- [REQUIREMENT]: Your result will be the set of lines with "curas", copied from the material below.

Start of RECORDS FOR THIS EXERCISE

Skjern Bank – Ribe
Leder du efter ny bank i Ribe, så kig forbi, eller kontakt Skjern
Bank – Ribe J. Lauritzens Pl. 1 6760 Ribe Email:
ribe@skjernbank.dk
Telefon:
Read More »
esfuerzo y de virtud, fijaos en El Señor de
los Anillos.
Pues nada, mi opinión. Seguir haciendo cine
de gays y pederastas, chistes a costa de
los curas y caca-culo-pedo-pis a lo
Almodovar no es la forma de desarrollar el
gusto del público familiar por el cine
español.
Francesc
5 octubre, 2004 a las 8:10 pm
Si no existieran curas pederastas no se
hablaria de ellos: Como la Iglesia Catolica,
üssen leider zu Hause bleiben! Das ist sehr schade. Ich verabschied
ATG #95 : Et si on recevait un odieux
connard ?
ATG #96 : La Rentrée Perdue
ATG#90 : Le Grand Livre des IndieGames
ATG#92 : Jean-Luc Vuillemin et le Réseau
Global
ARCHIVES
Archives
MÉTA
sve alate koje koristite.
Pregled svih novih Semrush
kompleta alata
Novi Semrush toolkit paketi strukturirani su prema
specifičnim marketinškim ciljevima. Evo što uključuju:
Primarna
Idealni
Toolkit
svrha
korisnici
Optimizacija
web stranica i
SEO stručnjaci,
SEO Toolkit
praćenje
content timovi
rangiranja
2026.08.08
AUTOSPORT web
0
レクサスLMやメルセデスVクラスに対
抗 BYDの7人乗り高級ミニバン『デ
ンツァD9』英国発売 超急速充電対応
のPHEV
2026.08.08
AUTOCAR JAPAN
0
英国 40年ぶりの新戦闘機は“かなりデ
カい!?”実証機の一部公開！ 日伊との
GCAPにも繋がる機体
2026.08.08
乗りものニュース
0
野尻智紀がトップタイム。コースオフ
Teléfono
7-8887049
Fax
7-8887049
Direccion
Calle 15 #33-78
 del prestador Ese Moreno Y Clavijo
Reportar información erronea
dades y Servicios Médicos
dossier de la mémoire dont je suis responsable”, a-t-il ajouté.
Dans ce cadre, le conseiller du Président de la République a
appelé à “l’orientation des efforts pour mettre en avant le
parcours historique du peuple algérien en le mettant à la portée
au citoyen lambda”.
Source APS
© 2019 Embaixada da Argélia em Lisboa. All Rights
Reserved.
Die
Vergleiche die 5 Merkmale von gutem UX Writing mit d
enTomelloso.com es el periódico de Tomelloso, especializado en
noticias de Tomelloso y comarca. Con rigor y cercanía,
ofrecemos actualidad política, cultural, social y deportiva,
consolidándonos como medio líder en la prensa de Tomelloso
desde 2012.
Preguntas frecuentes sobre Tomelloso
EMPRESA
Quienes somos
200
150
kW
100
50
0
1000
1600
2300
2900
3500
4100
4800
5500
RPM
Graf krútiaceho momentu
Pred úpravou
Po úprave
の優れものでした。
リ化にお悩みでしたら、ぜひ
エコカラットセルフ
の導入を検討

End of RECORDS FOR THIS EXERCISE

- [ANSWER BOX]:
los curas y caca-culo-pedo-pis a lo
Si no existieran curas pederastas no se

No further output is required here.